Advancing minimally invasive surgery with cutting-edge robotic systems for safer, faster, and more effective treatments.

Machine Learning and Robotic Surgery: A Revolution in Progress

A revolution is unfolding in the world of surgery, one that is poised to redefine how we approach the operating room. It began with an ambition to perform medical procedures across distances where patients and caregivers were not physically close. DARPA and NASA funded the original research for obvious interests—bringing robotic precision to situations far from conventional surgical settings.

This led to the development of the first telemanipulated robotic surgery devices. Milestones such as the Zeus robot and the early prototypes of the da Vinci system paved the way for the first da Vinci standard, and a new era in surgery started.

In the early 2000s, Greg Weinstein and Bert O’Malley at the University of Pennsylvania saw untapped potential in these systems. They pioneered a groundbreaking application: Transoral Robotic Surgery (TORS), which revolutionized the surgical approach to the oropharynx. By harnessing the enhanced 3D visualization and precision of robotic arms, they developed a minimally invasive technique that redefined minimally invasive head and neck surgery.

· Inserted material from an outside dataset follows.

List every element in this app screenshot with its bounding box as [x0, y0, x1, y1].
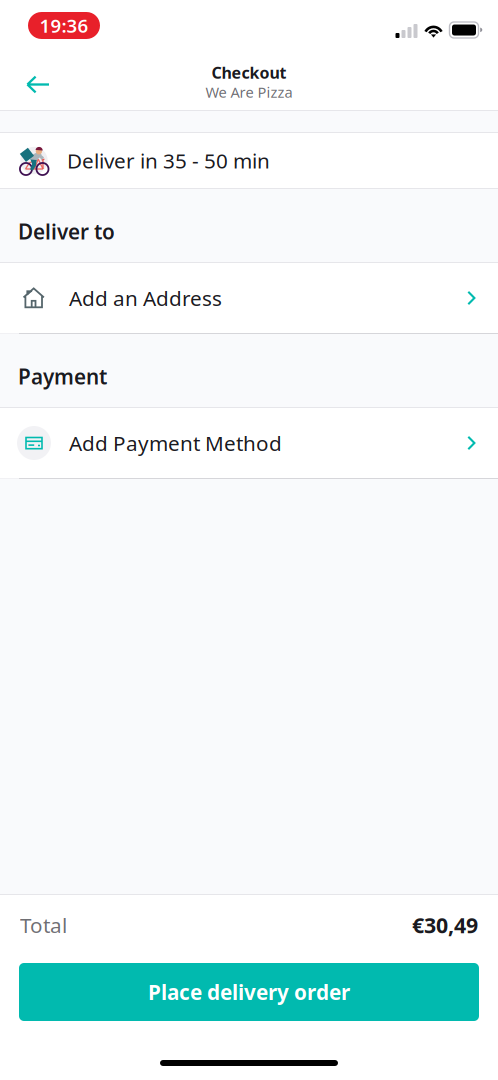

Similarly, a desire for less invasive procedures—driven initially by cosmetic concerns—spurred the development of remote-access techniques for the neck. This evolution demonstrated that robotics could push surgical boundaries even in fields like thyroid and parathyroid surgery, where outcomes were already excellent.


Artificial intelligence (AI) is now ushering in the next chapter of this revolution. At its core, AI refers to a machine’s ability to mimic human intelligence, while machine learning (ML)—a subset of AI—uses data to identify patterns and improve task performance over time. Deep learning (DL), a type of ML, employs neural networks with multiple layers to process data in increasingly sophisticated ways.

This year’s 2024 Nobel Prize in Physics celebrated the foundational work that contributed to make modern AI possible. Is was awarded to John J. Hopfield (Princeton University) and Geoffrey Hinton (University of Toronto) “for foundational discoveries and inventions that enable machine learning with artificial neural networks”. Hopfield’s pioneering research making neural networks able to share and recreate patterns (1982) and Hinton’s machine that learnt to recognize characteristic elements in a set of data (1983) laid the groundwork for AI-driven image processing—one of the cornerstones of surgical innovation today and a basic tool for machine learning.

Does it sound too abstract?

Consider PTAIR 2.0 (Parathyroid gland Artificial Intelligence Recognition) (doi: 10.1002/hed.27629), a deep learning model that enhances parathyroid gland identification during endoscopic thyroidectomy. This system surpasses even experienced surgeons in real-time recognition and ischemia assessment. Using continuous image processing, it identifies gland locations, marks them, tracks them, and issues alerts when ischemia occurs. This information, presented via augmented reality (AR) on surgical monitors, represents a potential monumental leap forward in safety and precision.

Or Surgical Robot Transformer. It is is a joint research of Johns Hopkins University and Stanford University on surgical robot automation. They could teach an AI to perform basic surgical tasks using a da Vinci Si patient-side cart. How did the AI learn surgery? By imitation learning. A large repository of clinical data (surgical videos), which contains approximate kinematics, was directly utilized for robot training without further corrections. That is, the robot (an AI with effective arms), learnt surgery by seeing surgery. This is machine learning. It is not current tele-manipulation, is the beginning of autonomous robotic surgery.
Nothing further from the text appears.